++++ Provided data
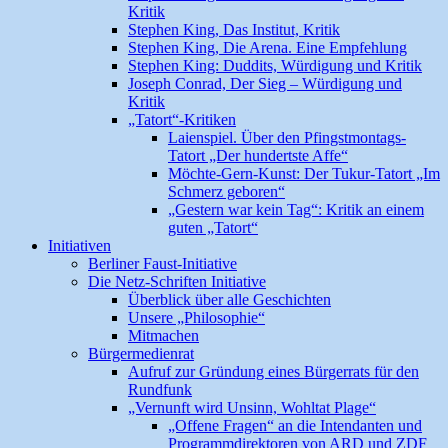
Kritik
Stephen King, Das Institut, Kritik
Stephen King, Die Arena. Eine Empfehlung
Stephen King: Duddits, Würdigung und Kritik
Joseph Conrad, Der Sieg – Würdigung und
Kritik
„Tatort“-Kritiken
Laienspiel. Über den Pfingstmontags-
Tatort „Der hundertste Affe“
Möchte-Gern-Kunst: Der Tukur-Tatort „Im
Schmerz geboren“
„Gestern war kein Tag“: Kritik an einem
guten „Tatort“
Initiativen
Berliner Faust-Initiative
Die Netz-Schriften Initiative
Überblick über alle Geschichten
Unsere „Philosophie“
Mitmachen
Bürgermedienrat
Aufruf zur Gründung eines Bürgerrats für den
Rundfunk
„Vernunft wird Unsinn, Wohltat Plage“
„Offene Fragen“ an die Intendanten und
Programmdirektoren von ARD und ZDF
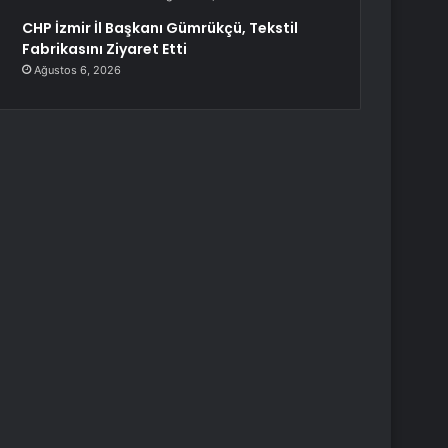
CHP İzmir İl Başkanı Gümrükçü, Tekstil
Fabrikasını Ziyaret Etti
Ağustos 6, 2026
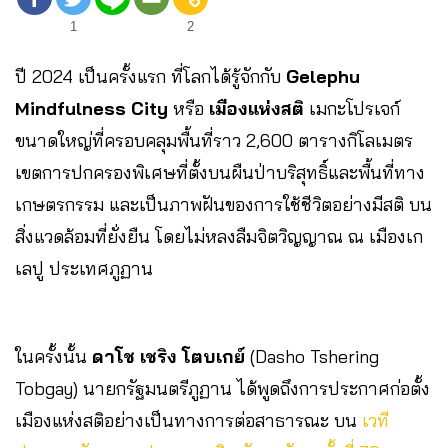
1
2
ปี 2024 เป็นครั้งแรก ที่โลกได้รู้จักกับ
Gelephu
Mindfulness City
หรือ
เมืองแห่งสติ
เมกะโปรเจก์
ขนาดใหญ่ที่ครอบคลุมพื้นที่ราว 2,600 ตารางกิโลเมตร
เขตการปกครองพิเศษที่ตั้งบนผืนป่าบริสุทธิ์และพื้นที่ทาง
เกษตรกรรม และเป็นภาพฝันของการใช้ชีวิตอย่างมีสติ บน
สิ่งแวดล้อมที่ยั่งยืน โดยไม่หลงลืมจิตวิญญาณ ณ เมืองเก
เลปู ประเทศภูฏาน
ในครั้งนั้น
ดาโช เชริง โตบเกย์
(Dasho Tshering
Tobgay) นายกรัฐมนตรีภูฏาน ได้พูดถึงการประกาศก่อตั้ง
เมืองแห่งสติอย่างเป็นทางการต่อสาธารณะ บน
เวที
++++++++
Copy, without any change, the lines from the one that contains "Mindfulness City" to the final line of the entries above.

◆ **Response**
Mindfulness City
หรือ
เมืองแห่งสติ
เมกะโปรเจก์
ขนาดใหญ่ที่ครอบคลุมพื้นที่ราว 2,600 ตารางกิโลเมตร
เขตการปกครองพิเศษที่ตั้งบนผืนป่าบริสุทธิ์และพื้นที่ทาง
เกษตรกรรม และเป็นภาพฝันของการใช้ชีวิตอย่างมีสติ บน
สิ่งแวดล้อมที่ยั่งยืน โดยไม่หลงลืมจิตวิญญาณ ณ เมืองเก
เลปู ประเทศภูฏาน
ในครั้งนั้น
ดาโช เชริง โตบเกย์
(Dasho Tshering
Tobgay) นายกรัฐมนตรีภูฏาน ได้พูดถึงการประกาศก่อตั้ง
เมืองแห่งสติอย่างเป็นทางการต่อสาธารณะ บน
เวที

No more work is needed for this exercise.